Improvements to <=>

on under c++
21 minute read
This post is part of the series 'operator<=>':
  1. Improvements to <=>
  2. Conditionally implementing spaceship
  3. Unconditionally implementing spaceship

Last week, the C++ Standards Committee met in San Diego to work on C++20. One of my own main goals was to discuss two papers I wrote making improvements to a new language feature for C++20: operator <=>, also known as the three-way comparison operator but better known as the spaceship operator. There were two serious problems with spaceship that I set out to address: performance and usability. I wanted to take the time to describe the problems I’m trying to solve, my solutions to them, what the committee thought about both, and what could happen in the future.

P1185: <=> != ==

David Stone was the first person that pointed out that there are some performance issues with the spaceship operator, in what would eventually become P1190: I did not order this! Why is it on my bill?. Here is a short description of the problem.

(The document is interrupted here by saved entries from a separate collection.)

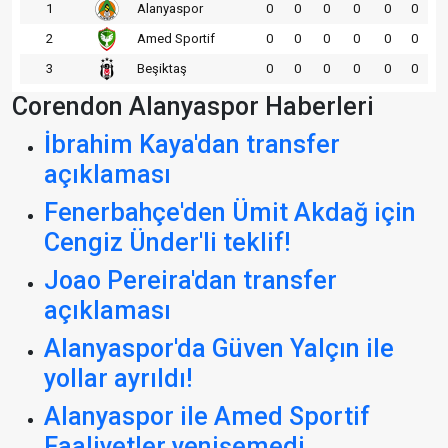
1
Alanyaspor
0
0
0
0
0
0
2
Amed Sportif
0
0
0
0
0
0
3
Beşiktaş
0
0
0
0
0
0
Corendon Alanyaspor Haberleri
İbrahim Kaya'dan transfer
açıklaması
Fenerbahçe'den Ümit Akdağ için
Cengiz Ünder'li teklif!
Joao Pereira'dan transfer
açıklaması
Alanyaspor'da Güven Yalçın ile
yollar ayrıldı!
Alanyaspor ile Amed Sportif
Faaliyetler yenişemedi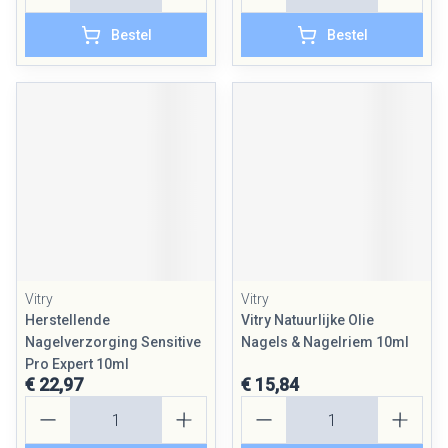
Bestel
Bestel
Vitry
Vitry
Herstellende
Vitry Natuurlijke Olie
Nagelverzorging Sensitive
Nagels & Nagelriem 10ml
Pro Expert 10ml
€ 22,97
€ 15,84
Aantal
Aantal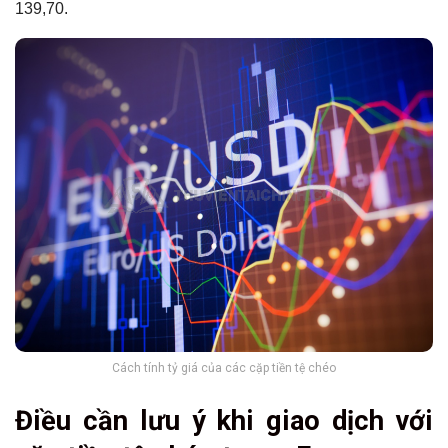
139,70.
Cách tính tỷ giá của các cặp tiền tệ chéo
Điều cần lưu ý khi giao dịch với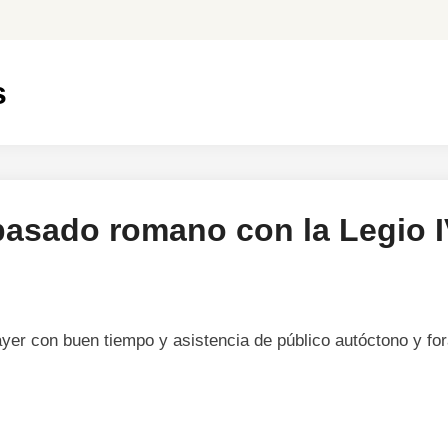
s
asado romano con la Legio IV
ayer con buen tiempo y asistencia de público autóctono y fo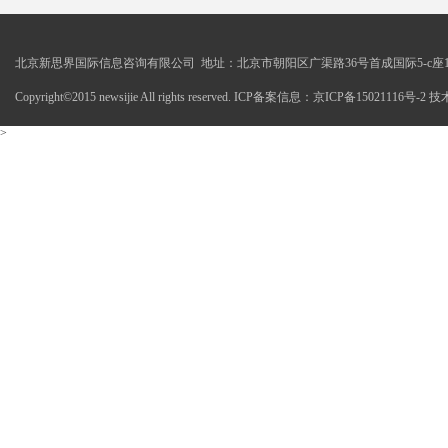
北京新思界国际信息咨询有限公司 地址：北京市朝阳区广渠路36号首成国际5-c座1
Copyright©2015 newsijie All rights reserved. ICP备案信息：京ICP备15021116号-
>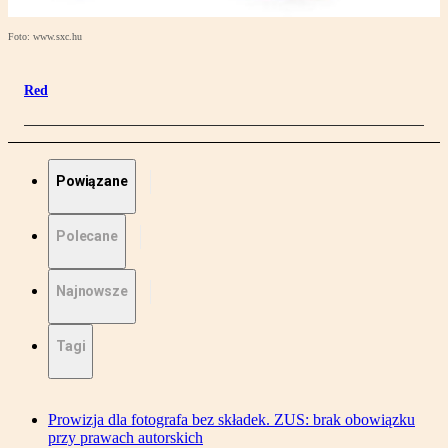
Foto: www.sxc.hu
Red
Powiązane
Polecane
Najnowsze
Tagi
Prowizja dla fotografa bez składek. ZUS: brak obowiązku
przy prawach autorskich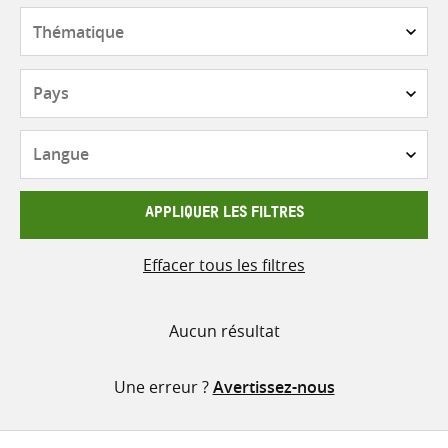
contenu
Thématique
Pays
Langue
APPLIQUER LES FILTRES
Effacer tous les filtres
Aucun résultat
Une erreur ?
Avertissez-nous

Consider a type like std::vector<T>. Since the promise of <=> is that we only have to write one operator function instead of six operator functions, it is quite tempting to just scrap the ones we have and write this (simplified to just assume strong_ordering for the purposes of this example):

template<typename T>
strong_ordering operator<=>(vector<T> const& lhs,
                            vector<T> const& rhs)
{
    size_t min_size = min(lhs.size(), rhs.size());
    for (size_t i = 0; i != min_size; ++i) {
        if (auto const cmp = lhs[i] <=> rhs[i]; cmp != 0) {
            return cmp;
        }
    }
    return lhs.size() <=> rhs.size();
}

In many ways, this is really nice. It’s pretty short, easy to follow, gives us the correct answer for every test. And for ordering, it’s as good as you can get. But it turns out it’s pretty bad for equality. Because for types like vector, you can short-circuit: two vectors that have different sizes are clearly unequal, you don’t have to even look at any of the elements. We definitely want to provide an ==, but this is just something we have to know and be very vigilant about doing - because == with just spaceship (a) compiles and (b) gives the correct answer. But okay, we’re C++ programmers, we can be vigilant, so let’s write that:

template<typename T>
bool operator==(vector<T> const& lhs, vector<T> const& rhs)
{
    // short-circuit on size early
    const size_t size = lhs.size();
    if (size != rhs.size()) {
        return false;
    }

    for (size_t i = 0; i != size; ++i) {
        // use ==, not <=>, in all nested comparisons
        if (!(lhs[i] == rhs[i])) {
            return false;
        }
    }

    return true;
}

Actually, this still isn’t enough, because while we get fast ==, we will end up with slow !=… because v1 != v2 will end up doing (v1 <=> v2) != 0 per the rules in the working draft, so we also have to provide an operator!=() that just calls ==.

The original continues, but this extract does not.